5. Know of any websites of companies that are currently hiring EMT-Bs at Entry level?

Thanx a lot for reading, any additional information that would help me in beginning my career would be greatly appreciated.

Be Safe. ^_^


----------



## 94H (Jun 18, 2011)

Where in NY?


----------



## romy184 (Jun 18, 2011)

94H said:


> Where in NY?


I live in the city area (Bronx)


----------



## 94H (Jun 18, 2011)

I know that Senior Care is big in the Bronx so I would see if they have any openings. There are a ton of IFT companies in NYC and a bunch of 911 companies also. Just off of the top of my head Senior Care, Transcare, Hunter. I know 46Young talks about NS-LIJ hiring EMTs and there are positions posted on their website. 

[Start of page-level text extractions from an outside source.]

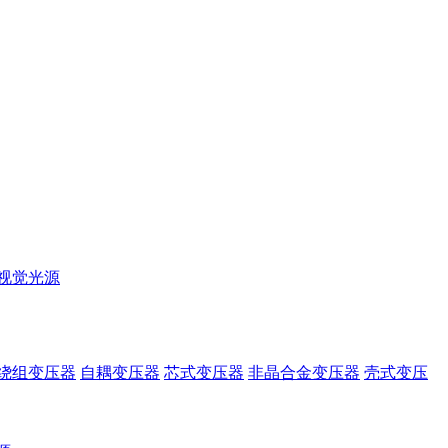
视觉光源
绕组变压器
自耦变压器
芯式变压器
非晶合金变压器
壳式变压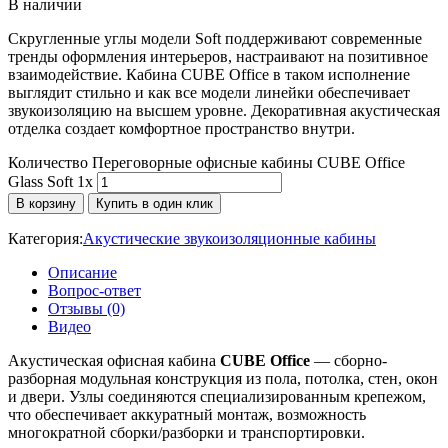
В наличии
Скругленные углы модели Soft поддерживают современные
тренды оформления интерьеров, настраивают на позитивное
взаимодействие. Кабина CUBE Office в таком исполнение
выглядит стильно и как все модели линейки обеспечивает
звукоизоляцию на высшем уровне. Декоративная акустическая
отделка создает комфортное пространство внутри.
Количество Переговорные офисные кабины CUBE Office
Glass Soft 1x
В корзину
Купить в один клик
Категория:
Акустические звукоизоляционные кабины
Описание
Вопрос-ответ
Отзывы (0)
Видео
Акустическая офисная кабина
CUBE Office
— сборно-
разборная модульная конструкция из пола, потолка, стен, окон
и двери. Узлы соединяются специализированным крепежом,
что обеспечивает аккуратный монтаж, возможность
многократной сборки/разборки и транспортировки.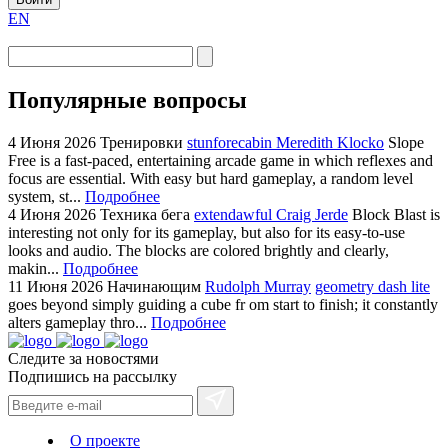
EN
Популярные вопросы
4 Июня 2026
Тренировки
stunforecabin Meredith Klocko
Slope
Free is a fast-paced, entertaining arcade game in which reflexes and
focus are essential. With easy but hard gameplay, a random level
system, st...
Подробнее
4 Июня 2026
Техника бега
extendawful Craig Jerde
Block Blast is
interesting not only for its gameplay, but also for its easy-to-use
looks and audio. The blocks are colored brightly and clearly,
makin...
Подробнее
11 Июня 2026
Начинающим
Rudolph Murray
geometry dash lite
goes beyond simply guiding a cube fr om start to finish; it constantly
alters gameplay thro...
Подробнее
Следите за новостями
Подпишись на рассылку
О проекте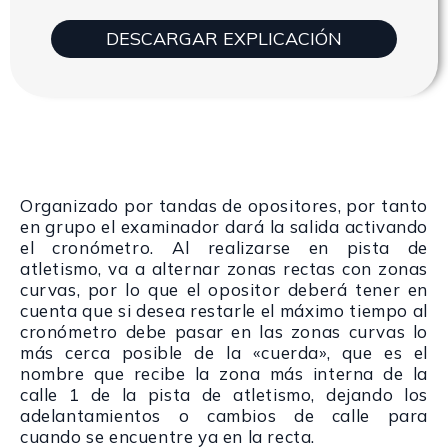
DESCARGAR EXPLICACIÓN
Organizado por tandas de opositores, por tanto
en grupo el examinador dará la salida activando
el cronómetro. Al realizarse en pista de
atletismo, va a alternar zonas rectas con zonas
curvas, por lo que el opositor deberá tener en
cuenta que si desea restarle el máximo tiempo al
cronómetro debe pasar en las zonas curvas lo
más cerca posible de la «cuerda», que es el
nombre que recibe la zona más interna de la
calle 1 de la pista de atletismo, dejando los
adelantamientos o cambios de calle para
cuando se encuentre ya en la recta.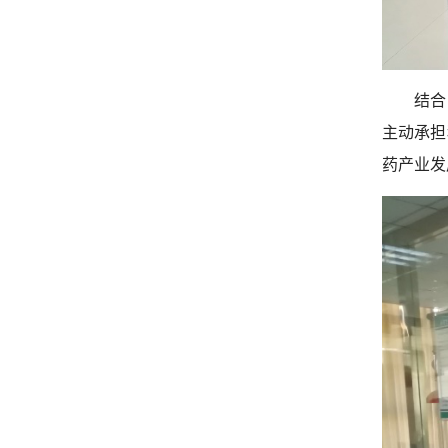
结合
主动承担
药产业发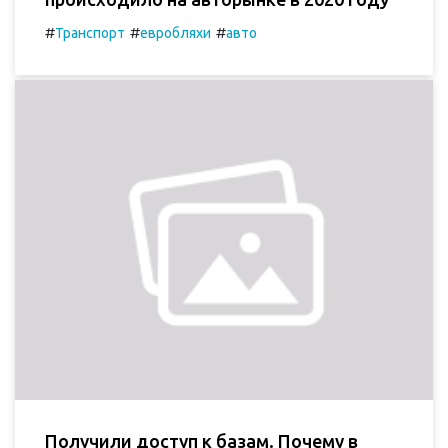
#
#
#
Транспорт
евробляхи
авто
Получили доступ к базам. Почему в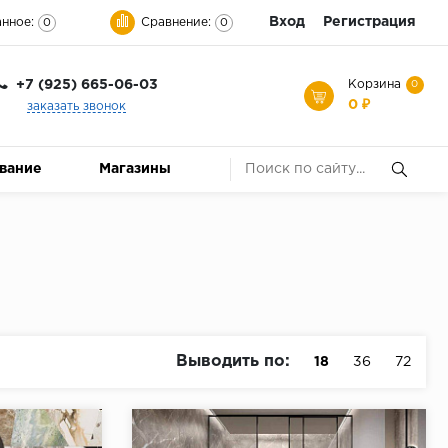
Вход
Регистрация
нное:
Сравнение:
0
0
+7 (925) 665-06-03
Корзина
0
0 ₽
заказать звонок
ование
Магазины
Выводить по:
18
36
72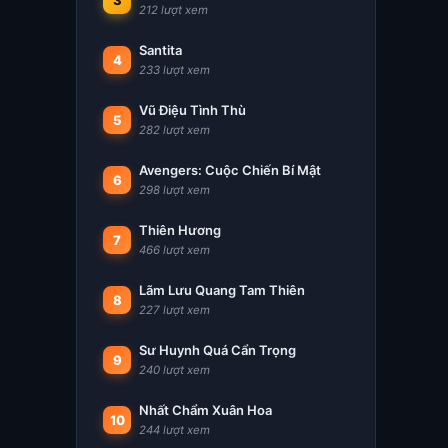
3
212 lượt xem
Santita
4
233 lượt xem
Vũ Điệu Tình Thù
5
282 lượt xem
Avengers: Cuộc Chiến Bí Mật
6
298 lượt xem
Thiên Hương
7
466 lượt xem
Lãm Lưu Quang Tam Thiên
8
227 lượt xem
Sư Huynh Quá Cẩn Trọng
9
240 lượt xem
Nhất Chẩm Xuân Hoa
10
244 lượt xem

You could try to get on with a volley squad, or you could look up in Westchester to see if any of the squads or companies up there are hiring. I know some of the volly squads hire people to work for times that they cannot fill shifts


----------



## romy184 (Jun 19, 2011)

94H said:


> I know that Senior Care is big in the Bronx so I would see if they have any openings. There are a ton of IFT companies in NYC and a bunch of 911 companies also. Just off of the top of my head Senior Care, Transcare, Hunter. I know 46Young talks about NS-LIJ hiring EMTs and there are positions posted on their website.
> 
> You could try to get on with a volley squad, or you could look up in Westchester to see if any of the squads or companies up there are hiring. I know some of the volly squads hire people to work for times that they cannot fill shifts


Thanks for the help... I really appreciate it!


----------



## firecoins (Jun 20, 2011)

Citywide, Transcare, Senior Care and Lifeline are all in the Bronx.

Empress is in Yonkers.


----------



## EMT4.0 (Jun 20, 2011)

*Need Job*

I am looking for an EMT-B job in or near the Antelope Valley. Is there anyone out there that can help me?


----------



## MD2BE (Sep 22, 2013)

romy184 said:


> Hey everybody. I just became an EMT-B in New York State recently, and i am looking for some pointers that can put me in the right path to begin my career... I have some questions that i would appreciate if you guys can answer for me.
> 
> :huh:
> 1. Where should I begin?
> ...


did you have any luck? I am also looking for my first gig so to speak lol
any tips?


----------